> Data records:
* * *

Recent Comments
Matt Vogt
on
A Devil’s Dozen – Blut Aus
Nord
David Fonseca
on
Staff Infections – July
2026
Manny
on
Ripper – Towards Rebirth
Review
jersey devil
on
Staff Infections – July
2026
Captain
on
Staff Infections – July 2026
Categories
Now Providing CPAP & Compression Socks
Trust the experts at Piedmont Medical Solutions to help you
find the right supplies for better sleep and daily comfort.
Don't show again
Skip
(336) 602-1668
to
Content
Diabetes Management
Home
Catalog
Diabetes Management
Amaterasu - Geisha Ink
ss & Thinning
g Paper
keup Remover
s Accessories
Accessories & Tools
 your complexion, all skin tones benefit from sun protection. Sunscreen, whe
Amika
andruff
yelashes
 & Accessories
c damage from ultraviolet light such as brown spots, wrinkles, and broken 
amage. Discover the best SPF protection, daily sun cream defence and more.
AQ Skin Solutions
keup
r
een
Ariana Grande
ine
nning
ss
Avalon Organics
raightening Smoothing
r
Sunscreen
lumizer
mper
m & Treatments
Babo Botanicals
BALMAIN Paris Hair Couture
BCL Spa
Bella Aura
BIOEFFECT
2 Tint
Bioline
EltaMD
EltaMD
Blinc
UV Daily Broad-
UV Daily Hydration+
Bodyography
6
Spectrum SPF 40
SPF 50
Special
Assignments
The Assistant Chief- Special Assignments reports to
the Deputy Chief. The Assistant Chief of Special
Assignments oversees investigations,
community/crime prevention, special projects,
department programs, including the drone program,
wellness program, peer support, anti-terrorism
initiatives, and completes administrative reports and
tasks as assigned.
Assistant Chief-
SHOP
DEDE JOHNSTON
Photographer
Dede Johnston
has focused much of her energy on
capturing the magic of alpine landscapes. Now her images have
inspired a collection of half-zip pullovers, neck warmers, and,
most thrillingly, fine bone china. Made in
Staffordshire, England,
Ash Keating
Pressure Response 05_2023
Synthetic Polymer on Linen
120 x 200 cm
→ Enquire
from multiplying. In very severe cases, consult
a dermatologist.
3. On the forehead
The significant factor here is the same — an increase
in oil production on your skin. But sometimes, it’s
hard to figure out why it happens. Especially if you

* * *

> Task to complete: Nothing should be left out: return all of the records exactly.

> Answer:
Recent Comments
Matt Vogt
on
A Devil’s Dozen – Blut Aus
Nord
David Fonseca
on
Staff Infections – July
2026
Manny
on
Ripper – Towards Rebirth
Review
jersey devil
on
Staff Infections – July
2026
Captain
on
Staff Infections – July 2026
Categories
Now Providing CPAP & Compression Socks
Trust the experts at Piedmont Medical Solutions to help you
find the right supplies for better sleep and daily comfort.
Don't show again
Skip
(336) 602-1668
to
Content
Diabetes Management
Home
Catalog
Diabetes Management
Amaterasu - Geisha Ink
ss & Thinning
g Paper
keup Remover
s Accessories
Accessories & Tools
 your complexion, all skin tones benefit from sun protection. Sunscreen, whe
Amika
andruff
yelashes
 & Accessories
c damage from ultraviolet light such as brown spots, wrinkles, and broken 
amage. Discover the best SPF protection, daily sun cream defence and more.
AQ Skin Solutions
keup
r
een
Ariana Grande
ine
nning
ss
Avalon Organics
raightening Smoothing
r
Sunscreen
lumizer
mper
m & Treatments
Babo Botanicals
BALMAIN Paris Hair Couture
BCL Spa
Bella Aura
BIOEFFECT
2 Tint
Bioline
EltaMD
EltaMD
Blinc
UV Daily Broad-
UV Daily Hydration+
Bodyography
6
Spectrum SPF 40
SPF 50
Special
Assignments
The Assistant Chief- Special Assignments reports to
the Deputy Chief. The Assistant Chief of Special
Assignments oversees investigations,
community/crime prevention, special projects,
department programs, including the drone program,
wellness program, peer support, anti-terrorism
initiatives, and completes administrative reports and
tasks as assigned.
Assistant Chief-
SHOP
DEDE JOHNSTON
Photographer
Dede Johnston
has focused much of her energy on
capturing the magic of alpine landscapes. Now her images have
inspired a collection of half-zip pullovers, neck warmers, and,
most thrillingly, fine bone china. Made in
Staffordshire, England,
Ash Keating
Pressure Response 05_2023
Synthetic Polymer on Linen
120 x 200 cm
→ Enquire
from multiplying. In very severe cases, consult
a dermatologist.
3. On the forehead
The significant factor here is the same — an increase
in oil production on your skin. But sometimes, it’s
hard to figure out why it happens. Especially if you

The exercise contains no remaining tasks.